Los de adentro juegan y han jugado siempre, claro está. Y los de afuera acompañan, contagian, despiertan, sacuden, emocionan. Ese es el orden natural de este deporte. Pero a veces la pasión, cuando se vuelve vendaval popular, trastoca los roles. Tira la pelota a la tribuna y en lugar de un partido, se juegan dos. Y en lugar de ser once, son una multitud inconmensurable vestida de sus colores. En este caso, del rojo de la sangre y del negro del barro, escribiendo párrafos para siempre.
Y en ese par de partidos, ninguno duró noventa minutos. El de los futbolistas, duró lo que cada uno necesitó que dure en la previa. Un par de días para algunos, desde el ingreso al estadio para otros, a partir de la entrada en calor para otros tantos. Difícil saberlo con precisión. El otro partido, el del pueblo, ciertamente duró muchísimo.
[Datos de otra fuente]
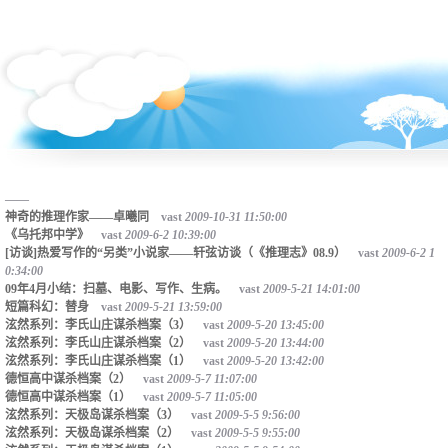
——
神奇的推理作家——卓曦同
vast
2009-10-31 11:50:00
《乌托邦中学》
vast
2009-6-2 10:39:00
[访谈]热爱写作的“另类”小说家——轩弦访谈（《推理志》08.9）
vast
2009-6-2 1
0:34:00
09年4月小结：扫墓、电影、写作、生病。
vast
2009-5-21 14:01:00
短篇科幻：替身
vast
2009-5-21 13:59:00
泫然系列：李氏山庄谋杀档案（3）
vast
2009-5-20 13:45:00
泫然系列：李氏山庄谋杀档案（2）
vast
2009-5-20 13:44:00
泫然系列：李氏山庄谋杀档案（1）
vast
2009-5-20 13:42:00
德恒高中谋杀档案（2）
vast
2009-5-7 11:07:00
德恒高中谋杀档案（1）
vast
2009-5-7 11:05:00
泫然系列：天极岛谋杀档案（3）
vast
2009-5-5 9:56:00
泫然系列：天极岛谋杀档案（2）
vast
2009-5-5 9:55:00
Arrancó con la vigilia por una entrada frente a los dispositivos tecnológicos; continuó con la vigilia eterna e incómoda en la propia casa –paradoja inentendible, si las hay- por esa misma entrada, en papel; y siguió con la peregrinación multitudinaria, de camisetas sin rostros, solidaria y tolerante que incluyó horas de quietud en las rutas del norte del país pero sin espacio para el fastidio, porque uno no puede fastidiarse y perder la cabeza en medio del partido. No. En esos instantes donde el cansancio invita a la locura hay que estar calmos y confiar en lo propio. Soñar más que razonar.
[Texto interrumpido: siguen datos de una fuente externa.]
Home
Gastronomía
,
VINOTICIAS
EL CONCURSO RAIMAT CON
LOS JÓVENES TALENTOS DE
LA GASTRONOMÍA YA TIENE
Ya en inmediaciones del espectáculo, mientras los futbolistas se aprontaban para los noventa minutos decisivos, las otras decenas de miles no dejaban de jugar. Llevaba semanas su partido. La emoción hermanaba, fusionaba. En los alrededores, en el acceso y en las tribunas que mostraban una abusiva localía en tierras lejanas. No se admitía espacio para otros colores ni otros sentimientos casi, parecía un exclave argento en patria guaraní.
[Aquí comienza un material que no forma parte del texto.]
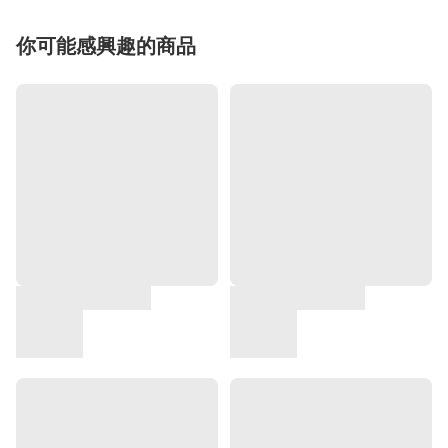
你可能感興趣的商品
Poco después, el juego en la Nueva Olla. Allí el calor presagiaba una explosión que llegó con la música de esta tierra primero, y con la tormenta y los globos volando trayendo a los del más allá que bajaban para hacerse presentes, luego. En ese marco cinematográfico, rodó al fin la pelota. Como pudo pobre, porque el agua tenía diferentes planes. Y terminó ganando el que mejor jugó aquella prematura noche en la tarde primaveral de Asunción.
Pero ese era un partido. El de los de cortos y botines que instalaron a Colón en una final internacional por primera vez en su centenaria vida. Ese partido generó llanto y frustración hasta que se fueron las primeras lágrimas y el bosque se impuso, prepotente y orgulloso, sobre el árbol naciente del terreno de juego. Y las lágrimas cambiaron de sabor. Ya no eran de frustración, ahora eran de orgullo.
Ese partido, el interminable; el de bicis, motos y electrodomésticos vendidos para poder ir; el de noches dormidas donde se pudo comiendo lo que se pudo; el de padres e hijos abrazados como nunca antes en su vida; el de los que fueron aunque sabían que no podían entrar por el solo hecho de estar y hacerles sentir al resto que estaban, ese partido no se perdió. Ese partido se ganó. Con miles de camisetas rojinegras pintando la capital paraguaya, sin nombres ni rostros ni género ni edad ni estatus social.
En la cancha, se consigue la gloria o se la roza. En las movilizaciones populares, se escribe la historia.
Los de adentro hicieron lo que pudieron. Y no alcanzó.
Los de afuera hicieron lo que pudieron. Y son leyenda.